On June 12, Ireland’s cabinet voted in favor of repealing the Blasphemy Bill; which will “provide for a referendum on removing the crime of blasphemy from the Constitution.” As a result, Irish voters will be given a chance to decide whether to keep or drop the blasphemy law from the constitution in a referendum that will take place in October this year. The blasphemy law was incorporated in the 1937 constitution after Ireland’s independence from the United Kingdom.
In keeping with this law the: “publishing or uttering matters that is grossly abusive or insulting in relation to matters held sacred by any religion, thereby causing outrage among a substantial number of the adherents of that religion”, are forbidden. Part of Article 40 says: “The publication or utterance of blasphemous, seditious, or indecent matter is an offence which shall be punishable in accordance with law.”
The Defamation Act of 2009 prescribes a fine of under $30,000 for anyone guilty of the offense, defined as “publishing or uttering matters that is grossly abusive or insulting in relation to matters held sacred by any religion, thereby causing outrage among a substantial number of the adherents of that religion.”
In this regard, Minister for Justice Charlie Flanagan stated: “In terms of Ireland’s international reputation, this is an important step.

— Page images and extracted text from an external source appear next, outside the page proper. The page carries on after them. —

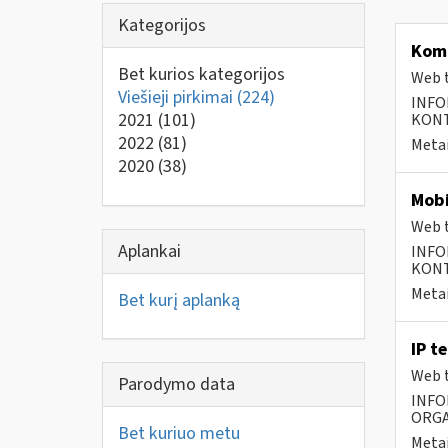
Kategorijos
Komp
Bet kurios kategorijos
Web t
Viešieji pirkimai
(224)
INFO
2021
(101)
KONTA
2022
(81)
Metai
2020
(38)
Mobi
Web t
Aplankai
INFO
KONTA
Metai
Bet kurį aplanką
IP t
Web t
Parodymo data
INFO
ORGA
Bet kuriuo metu
Metai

By removing this provision from our Constitution, we can send a strong message to the world that laws against blasphemy do not reflect Irish values and that we do not believe such laws should exist.”
Flanagan also compared Ireland to some other countries where blasphemy is punishable by death. He termed such laws as dangerous to the lives of people. He said that such situations are in contrast to Irish values and beliefs. He explained that this specific Bill will ensure that a Referendum Commission gets established.